Il a écumé la plaine de l’Imbo. Il avait transformé le nord-ouest du Burundi en far west où circuler revenait à jouer à cache-cache avec la mort. Il a semé la terreur chez lui à Nyamitanga où son seul nom suscitait une grande crainte. Il a connu la prison et a été liquidé un jour de 2017 dans des circonstances non encore élucidées. Nous avons retrouvé sa femme. Retour sur la vie et la disparition de ce personnage controversé.
Bitaryumunyu, Eugène Sinzumunsi de son vrai nom, était né le 16 juin 1972 à Nyamitanga, tout près de la rivière Rusizi. Il était d’un tempérament calme et ne buvait pas au départ. Mais, il paraît que ses combattants avaient fini par le convaincre de partager une Primus de temps en temps avec eux. Toutefois, il n’en prenait pas plus de trois, d’après sa veuve. Cette dernière, nous sommes allés la chercher à Buseruko, un coin tranquille de la commune Mugina (province Cibitoke). Elle a gentiment accepté de nous parler.
Elle a partagé la vie de Bitaryumunyu pendant plusieurs années. Elle n’a pas partagé sa vie seulement, mais son combat aussi. Oui, Jeanne Butoyi a vécu et a combattu avec Bitaryumunyu dans la savane de la Rukoko et ailleurs. De cette union est né un garçon qui est aujourd’hui sur le point de terminer l’école secondaire. Elle, elle ne considère pas Bitaryumunyu comme un brigand qui dépouillait les passants et les assassinait (et pas forcément dans cet ordre). « Il avait 900 soldats à nourrir et tous les rebelles utilisaient ce moyen pour s’approvisionner », rappelle avec véhémence sa femme qui approche la cinquantaine. Pour elle, Bitaryaryumunyu n’a pas fait pire que les autres combattants durant la guerre civile.
Le commencement de la fin
Bitaryumunyu qui avait accepté de déposer les armes et aurait discrètement entamé des négociations avec les autorités sera arrêté à Mutanga chez un certain Neftali qui était à l’époque député. Il aurait été un transfuge du FNL d’Agathon Rwasa quand cet ancien groupe rebelle était encore dans le maquis. Le CNDD de Nyangoma aussi avait fait savoir que Bitaryumunyu était un de ses combattants, tellement sa réputation était sulfureuse. Tout ça est corroboré par sa femme, qui ajoute que Bitaryumunyu avait finalement décidé de voler de ses propres ailes et de fonder sa propre armée.

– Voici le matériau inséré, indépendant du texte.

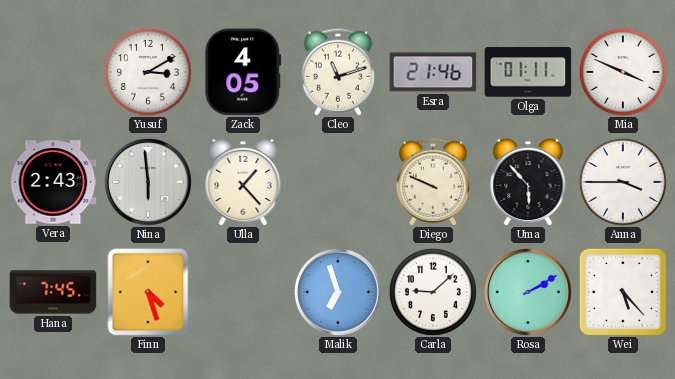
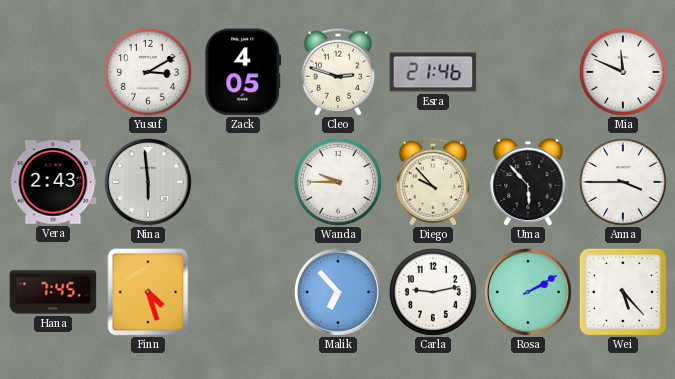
Cleo: 11:12 -> 2:48
Olga: 01:11 -> none
Mia: 3:49 -> 11:49
Ulla: 1:23 -> none
Wanda: none -> 9:45
Diego: 9:49 -> 9:53
Malik: 6:57 -> 6:53
Carla: 9:08 -> 9:13
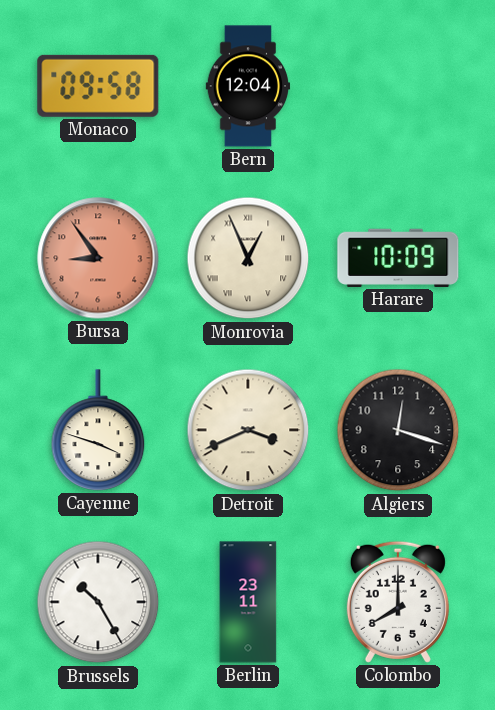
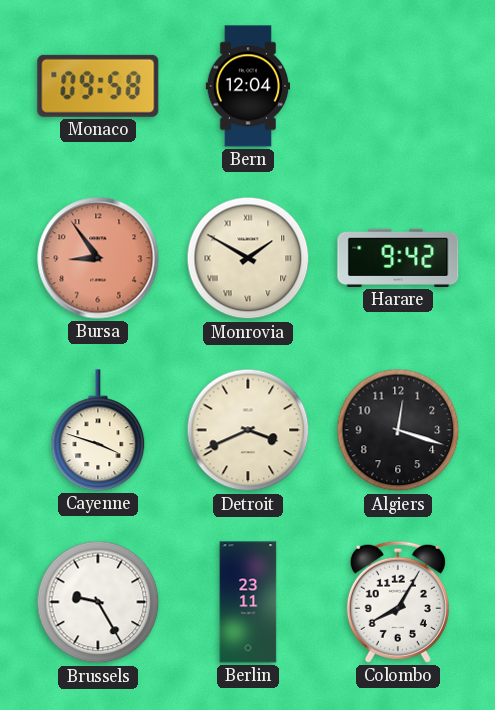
Monrovia: 12:56 -> 1:50
Harare: 10:09 -> 9:42
Brussels: 10:25 -> 9:25
Colombo: 8:00 -> 8:05
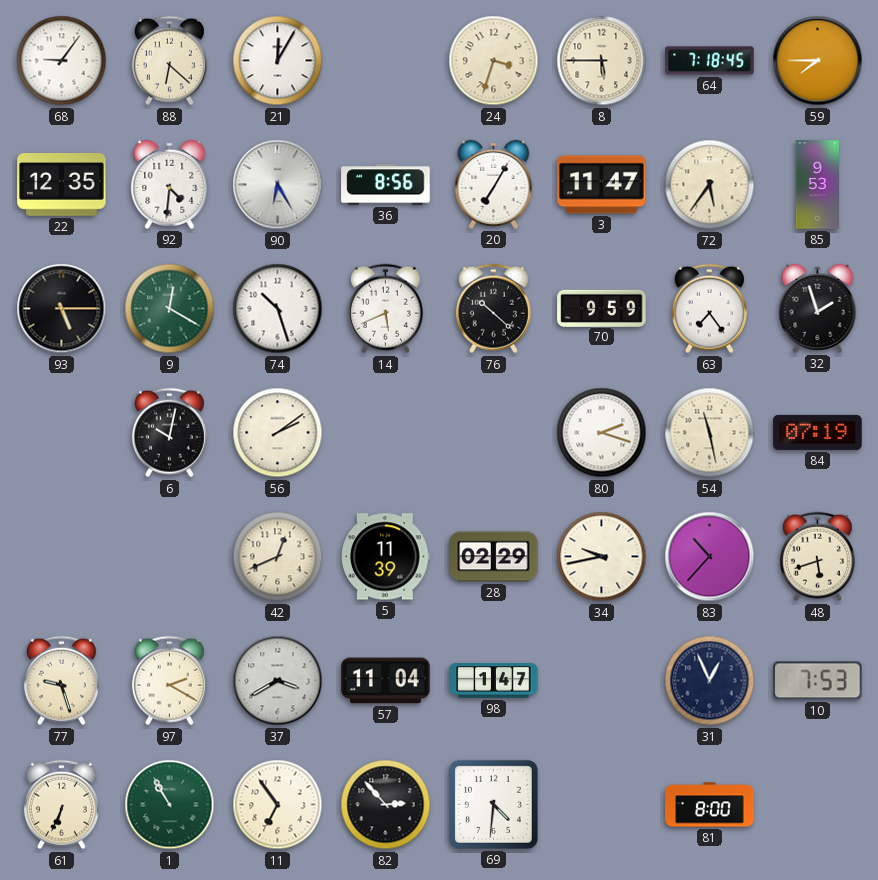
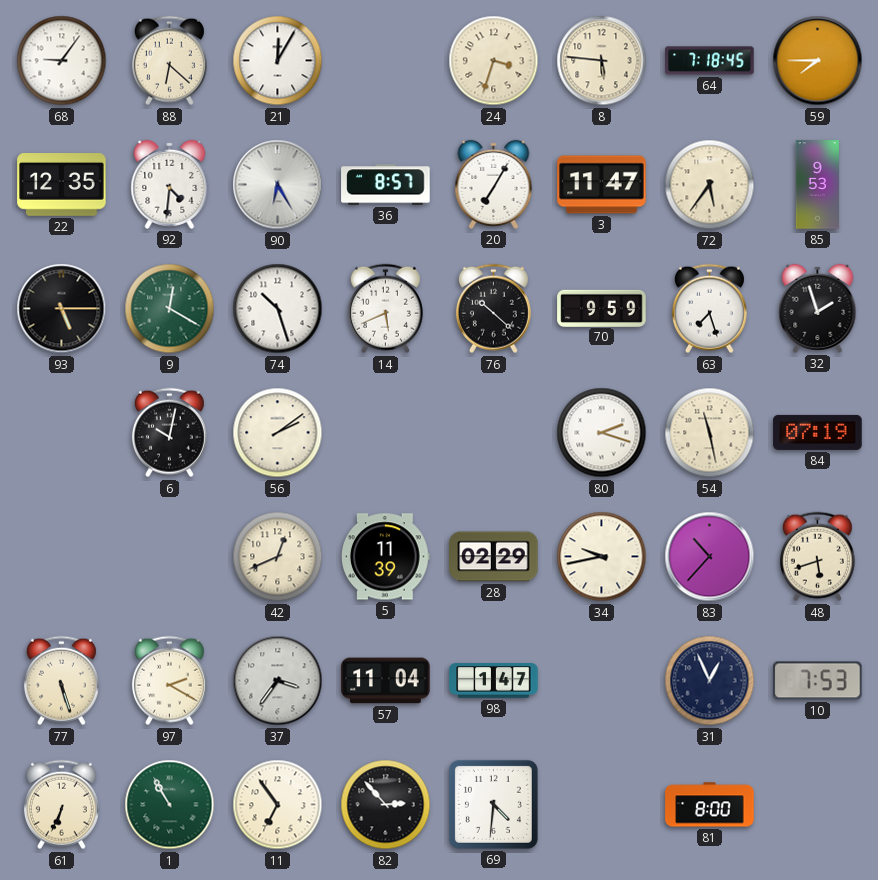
8: 5:45 -> 5:46
36: 8:56 -> 8:57
63: 7:24 -> 7:27
77: 9:27 -> 5:27
37: 3:40 -> 3:36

Il passera 5 longues années en prison, après quoi il sera libéré. Les conditions de sa libération, sa veuve n’en sait rien. Mais, elle lui a conseillé de quitter le pays le temps que les choses se tassent, conseil que Bitaryumunyu a balayé du revers de la main. Elle ne sait pas exactement ce que Bitaryumunyu faisait après sa libération. Mais, il faisait la navette entre Bujumbura, le village de paix de Kagwema (Bubanza) et Rumonge où il avait une seconde épouse de nationalité congolaise qui s’est, depuis, déjà remariée.
La fin de Bitaryumunyu
On le disait immensément riche. Les ragots disent que Bitaryumunyu, n’ayant aucune confiance dans les banques, préférait enterrer l’argent (des dollars et des francs burundais) qu’il volait. Il paraît qu’après sa libération, on l’aurait vu à Rukoko, avec un groupe de militaires, en train de retourner la terre pour essayer de récupérer le magot. Selon toujours les on-dit, durant les 5 ans qu’il a passés en prison, la nature aurait effacé les repères des endroits où il avait enfoui l’argent dans de gros bidons en plastique qu’on appelle « Bagage » à Cibitoke. S’il était riche, il n’a laissé à sa famille aucun sou, affirme Jeanne, sa veuve qui se demande comment elle va faire pour envoyer son fils à l’université, maintenant qu’il est sur le point de terminer l’école secondaire. Toujours est-il que Bitaryumunyu fauché, aurait décidé de reprendre du service et ce serait cela qui lui a coûté la vie. Avec cette décision, il aurait énervé les personnes qu’il ne fallait pas. Mal lui en prit, car il sera arrêté près de la Rusizi où il venait de dépouiller certains voyageurs de leurs biens. Il a ensuite été ligoté avant d’être tué aux environs de la 2ème transversale de Ndava. Sa famille n’a jamais retrouvé son corps. Pire, ils n’ont pas pu faire le deuil parce qu’ils avaient peur de subir les conséquences dans la fraicheur des événements.
La veuve de Bitaryumunyu et sa vie de galère
Dame Jeanne boîte légèrement, parce qu’elle a une balle dans son genou qui ne lui a jamais été retirée. Elle a reçu cette balle alors qu’elle avait un bébé de deux mois dans la savane de la Rukoko. Elle ne se rappelle ni de la date, ni de l’année de cet évènement. Bitaryumunyu l’a envoyée à Rumonge pour se faire soigner. A Rumonge, son compagnon y avait une deuxième épouse qui lui a fait deux autres enfants.
Son mari disparu, Jeanne a dû se battre pour survivre. Mais, elle a subi quelques injustices à cause de la mauvaise réputation de son défunt mari. Un jour, des malfaiteurs ont assassiné sa voisine, une vieille dame qu’ils accusaient de pratiquer la sorcellerie. Avec un autre voisin, elle a accouru pour essayer de sauver la vieille dame gravement blessée qui a fini par succomber à ses blessures. Quelques jours après, l’affaire s’est retournée contre elle. Des gens sont allés raconter à la police que c’est elle qui a tué la vieille femme. Et voilà qu’elle est jetée au cachot et y passe deux longs mois avant qu’un OPJ impartial la libère pour manque de preuves. Son autre fils (qu’elle a eu d’une autre relation) a été utilisé pour essayer de l’inculper mais on a vite découvert qu’il était manipulé. Elle a totalement été disculpée et est retournée à Buseruko où elle vit aujourd’hui.